In truth, there are very few downsides to using ACD. However, if you have a small business, you may end up paying for features you don’t need with an ACD tool. Consider providers that offer tiered, scalable pricing so that you can add on features you may need in the future as your company expands.
Additionally, some users find the interface and set-up process of call rules and routing paths challenging. While there is a bit of a learning curve, most providers now offer drag-and-drop call routing path design tools, making it a bit easier.
Finally, depending on the size and type of your business, some customers may feel that ACD software and pre-recorded IVR options are a bit impersonal. Some customers also express frustration at having to listen to long recordings. To counter this, allow callers to switch to a live representative with the push of a button.

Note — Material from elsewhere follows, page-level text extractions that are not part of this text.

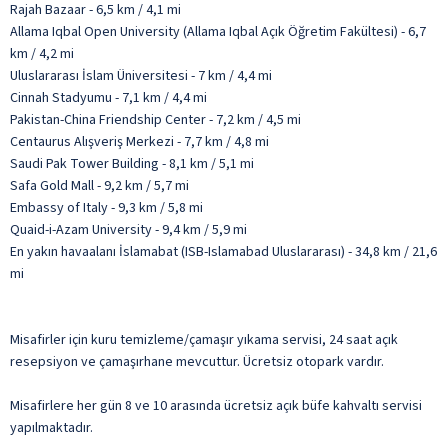
Rajah Bazaar - 6,5 km / 4,1 mi
Allama Iqbal Open University (Allama Iqbal Açık Öğretim Fakültesi) - 6,7
km / 4,2 mi
Uluslararası İslam Üniversitesi - 7 km / 4,4 mi
Cinnah Stadyumu - 7,1 km / 4,4 mi
Pakistan-China Friendship Center - 7,2 km / 4,5 mi
Centaurus Alışveriş Merkezi - 7,7 km / 4,8 mi
Saudi Pak Tower Building - 8,1 km / 5,1 mi
Safa Gold Mall - 9,2 km / 5,7 mi
Embassy of Italy - 9,3 km / 5,8 mi
Quaid-i-Azam University - 9,4 km / 5,9 mi
En yakın havaalanı İslamabat (ISB-Islamabad Uluslararası) - 34,8 km / 21,6
mi
Misafirler için kuru temizleme/çamaşır yıkama servisi, 24 saat açık
resepsiyon ve çamaşırhane mevcuttur. Ücretsiz otopark vardır.
Misafirlere her gün 8 ve 10 arasında ücretsiz açık büfe kahvaltı servisi
yapılmaktadır.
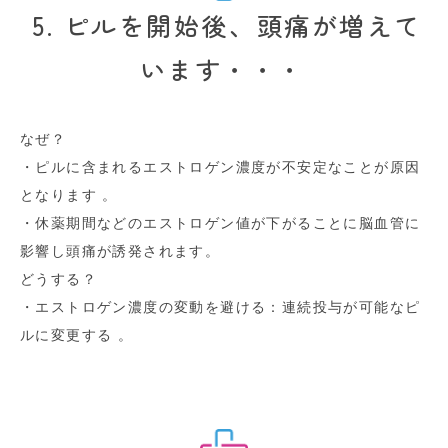
5. ピルを開始後、頭痛が増えて
います・・・
なぜ？
・ピルに含まれるエストロゲン濃度が不安定なことが原因
となります 。
・休薬期間などのエストロゲン値が下がることに脳血管に
影響し頭痛が誘発されます。
どうする？
・エストロゲン濃度の変動を避ける：連続投与が可能なピ
ルに変更する 。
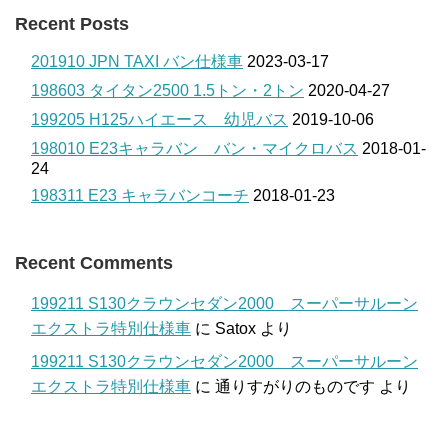
Recent Posts
201910 JPN TAXI バン仕様車
2023-03-17
198603 タイタン2500 1.5トン・2トン
2020-04-27
199205 H125ハイエース 幼児バス
2019-10-06
198010 E23キャラバン バン・マイクロバス
2018-01-
24
198311 E23 キャラバンコーチ
2018-01-23
Recent Comments
199211 S130クラウンセダン2000 スーパーサルーン
エクストラ特別仕様車
に
Satox
より
199211 S130クラウンセダン2000 スーパーサルーン
エクストラ特別仕様車
に
通りすがりのものです
より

The specific communication channels you offer to consumers depend on numerous factors, including:
- Average customer demographic
- Data-backed customer communication preferences
- The available communication channels within your preferred contact center solution
- The main reasons customers contact support
- Your contact center's number of agents
- The products/services you offer
Avoid the temptation to add more communication channels than you can keep up with, as this leads to longer ticket times, miscommunications, and lost support requests.